To end child abuse in sports, we need a protective ‘seat belt’ | Opinion
With approximately 45 million children in the United States involved in sports, this should be a national priority.
Seat belts were a revolutionary change in transportation that have cut the risk of lethal car crashes nearly in half. We went from a society of families with children free to roam about in the car and therefore capable of being thrown out on impact, to one where children are legally required to be strapped into a safety seat until they are large enough to use an ordinary seat belt. The changes happened through a combination of legal reform and insurance industry involvement.
Sports now needs its own seat belt — for child sex abuse. With approximately 45 million children in the United States involved in sports, this should be a national priority.
Just this month, the law firm Ropes & Gray published a report exposing the mind-boggling failures of the U.S. Olympic Committee (USOC) to protect hundreds of gymnasts from abuse, particularly from Larry Nassar. The time has come for a comprehensive approach to end and prevent child sex abuse in sports. There are three steps needed to build the seat belt to do so.
First, don’t expect the USOC or USA Gymnastics, which just declared bankruptcy, to do this on their own. No institution, secular or religious, can itself turn the corner on this culturally embedded practice of letting children be sexually abused. The USOC instituted “SafeSport” with Congress’ approval and federal funding to investigate child sex abuse in programming linked to the Olympics. But Safesport is fatally flawed, because it provides a false sense of security by putting claims through an arbitration system. The result has been a frustrating lack of transparency about dangerous coaches and programs putting young athletes at risk. All that Safesport can or will do is remove an individual coach from his position. It doesn’t have jurisdiction over the institutions involved, e.g., the USOC, USAG, or any other national governing body. This is not meaningful justice.
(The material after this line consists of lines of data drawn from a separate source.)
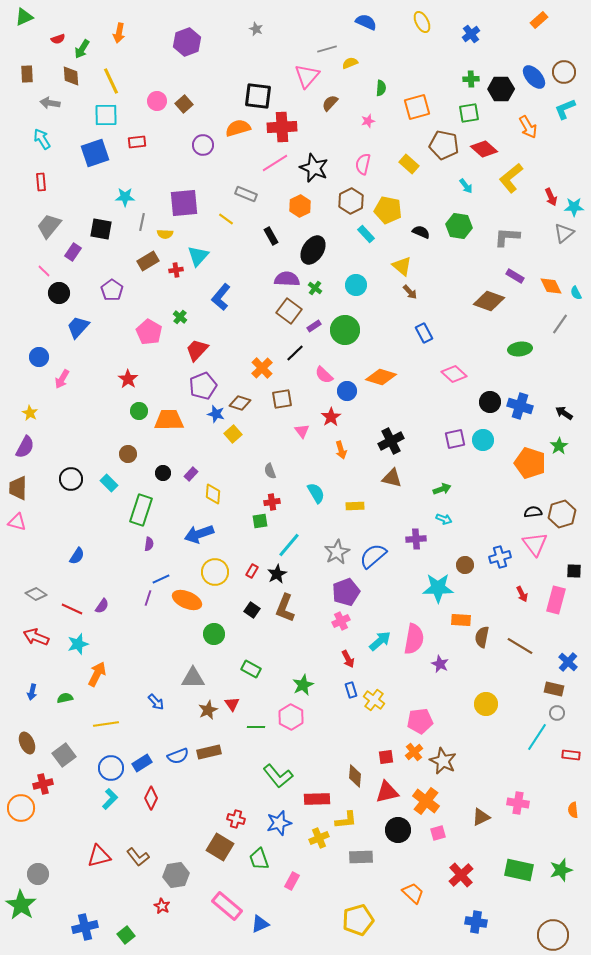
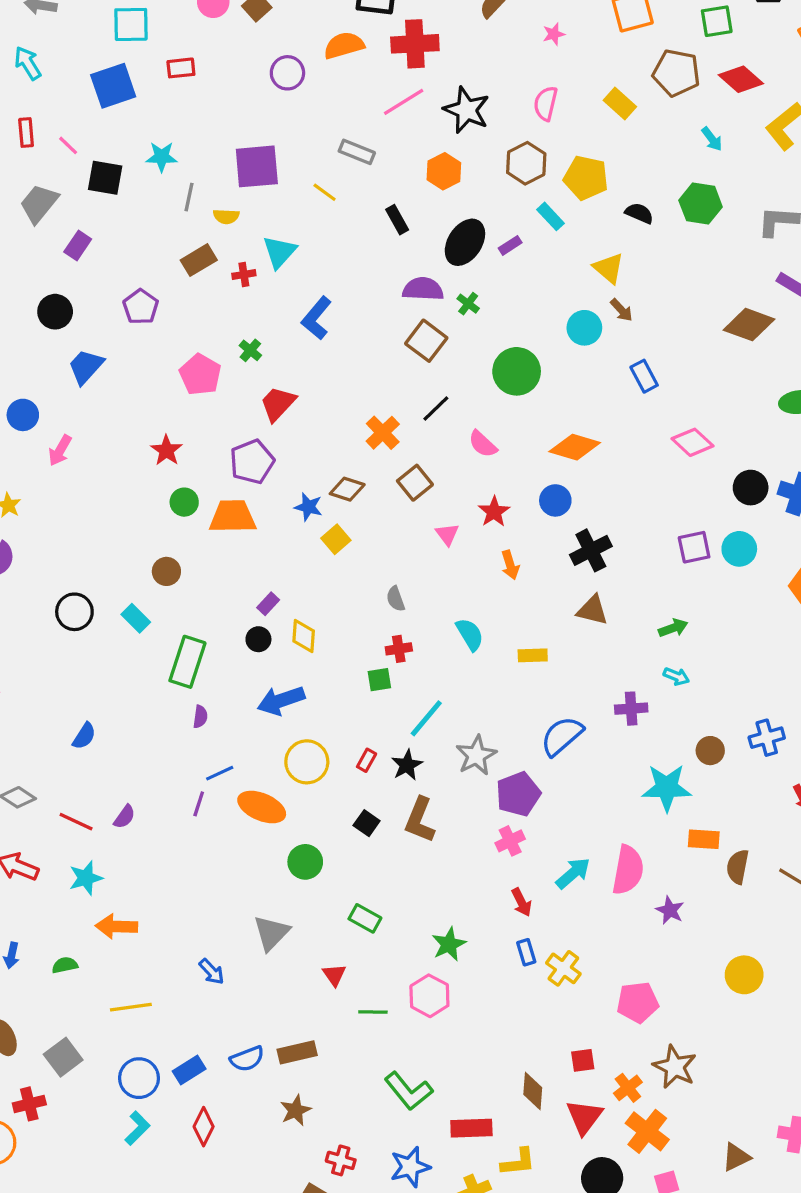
black square: (101, 229) -> (105, 178), moved
pink line: (44, 271) -> (68, 145), moved
cyan circle: (356, 285) -> (584, 328), moved
purple rectangle: (314, 326) -> (510, 245), moved
purple pentagon: (203, 386) -> (252, 462), moved
blue circle: (347, 391) -> (555, 500), moved
brown square: (282, 399) -> (415, 483), turned -30
black circle: (163, 473) -> (258, 639), moved
gray star: (337, 552) -> (476, 755), moved
orange arrow: (97, 674) -> (116, 926), turned -115
gray triangle: (193, 678) -> (271, 933), turned -45
brown star: (208, 710) -> (296, 1110), moved
orange cross: (414, 752) -> (628, 1088), moved
red triangle: (387, 792) -> (584, 1117), turned -40

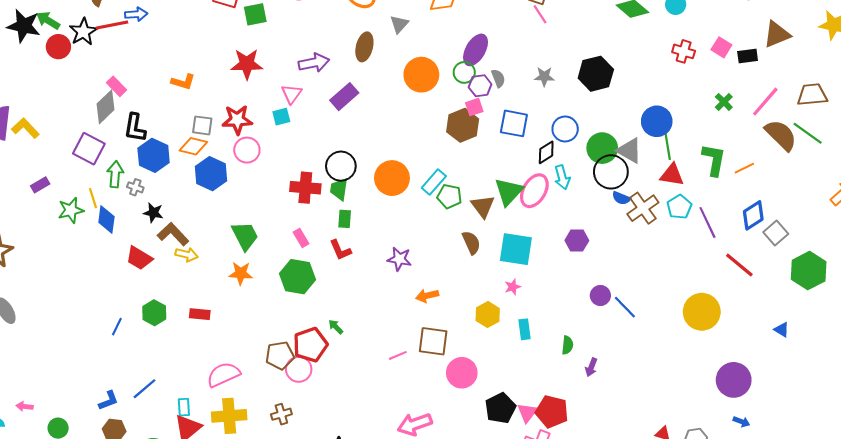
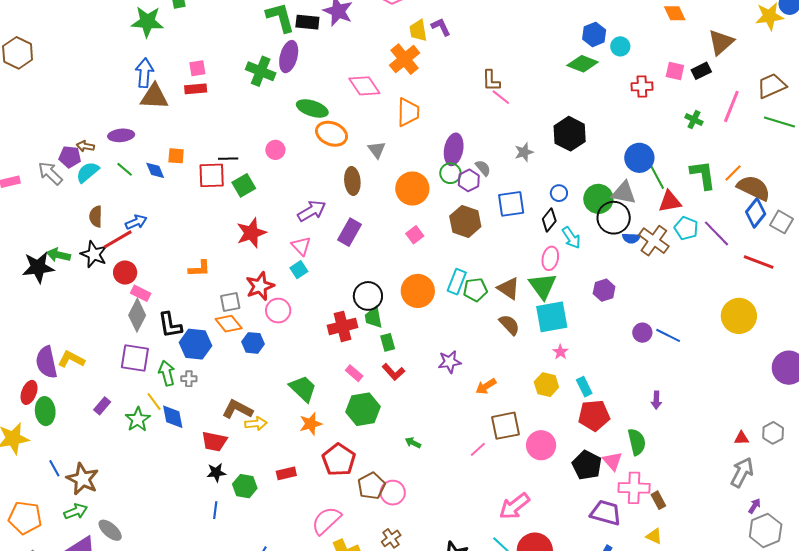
red circle: (58, 47) -> (125, 273), moved
pink square: (474, 107) -> (415, 235), moved
blue circle: (565, 129) -> (559, 193), size x0.7
brown semicircle: (781, 135) -> (754, 188), moved
orange diamond: (193, 146) -> (229, 324), turned 56
blue hexagon: (211, 174) -> (253, 343), size x0.7
pink ellipse: (534, 191) -> (550, 258), size x0.7
green triangle: (509, 192) -> (543, 286), moved
black star: (153, 213) -> (216, 473), moved
red pentagon: (310, 345) -> (339, 460), moved
green semicircle: (567, 345) -> (637, 442), moved, size x1.5
red pentagon: (552, 412) -> (594, 415), moved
Needed more is the same remedy for all other arenas involving child sex abuse: give the victims full access to legal justice. Like the clergy victims subjected to institution-based systems that endangered children, athletes in most states have faced expired statutes of limitations (SOLs), often making it impossible to either press charges or sue for damages. States need to enact child sex abuse statute of limitations reform: eliminate the criminal and civil SOLs for future cases, and enact “window” legislation that revives expired civil SOLs.
The civil lawsuits that result from these processes produce the most public information on hidden predators, and provide the most validation for victims. They permit investigation into the specific ways in which the institution has covered up abuse in each case. While findings like the recent USOC report do a great job of outlining procedures and practices, and calculating numbers of victims and perpetrators, they do not hold a candle to the information learned in an individual civil case. Every victim deserves to learn how exactly they were put in danger’s way and why. So does the public. Only the legal system does that. SafeSport’s opaque investigation and arbitration do not begin to.
Second, we must arm every parent with the facts. Parents and every adult dealing with children need to understand the actual prevalence of child sex abuse. It’s common, reaching an estimated one in four girls, and one in six boys. Yet victims are so powerless compared to their perpetrators that around only one in three comes forward during childhood. Research suggests the average age to come forward is 52.
The government needs to get behind public service announcements that teach these facts and the best tips to protect children, including the critically important “two-deep rule,” which bars adults from being alone in a closed space with a child. This rule is just as important in sports as in a pediatrician’s office and a school. There must be open doors, but also rules against taking children where they are at risk, e.g. alone in a car, training room, or hotel room with a coach.
Third, like the seat belt scenario, there is a role for the insurance industry to play in reducing risk. Youth-serving organizations including the USOC, national governing bodies in sports, and every sports league should be subjected to an annual child protection audit as a prerequisite to liability coverage. If the organization fails, it must improve its practices or risk insurance coverage termination. Right now, the insurance industry is being shortsighted as it focuses its resources in this arena on lobbying against victims’ access to justice by fighting SOL reform. It is time for it to become part of the solution.
We can dramatically improve the fate of children in sports with this three-pronged approach. Let’s do it.
Marci Hamilton is the Robert A. Fox Professor of Practice at the University of Pennsylvania and the CEO of CHILD USA, a think tank to prevent child abuse and neglect.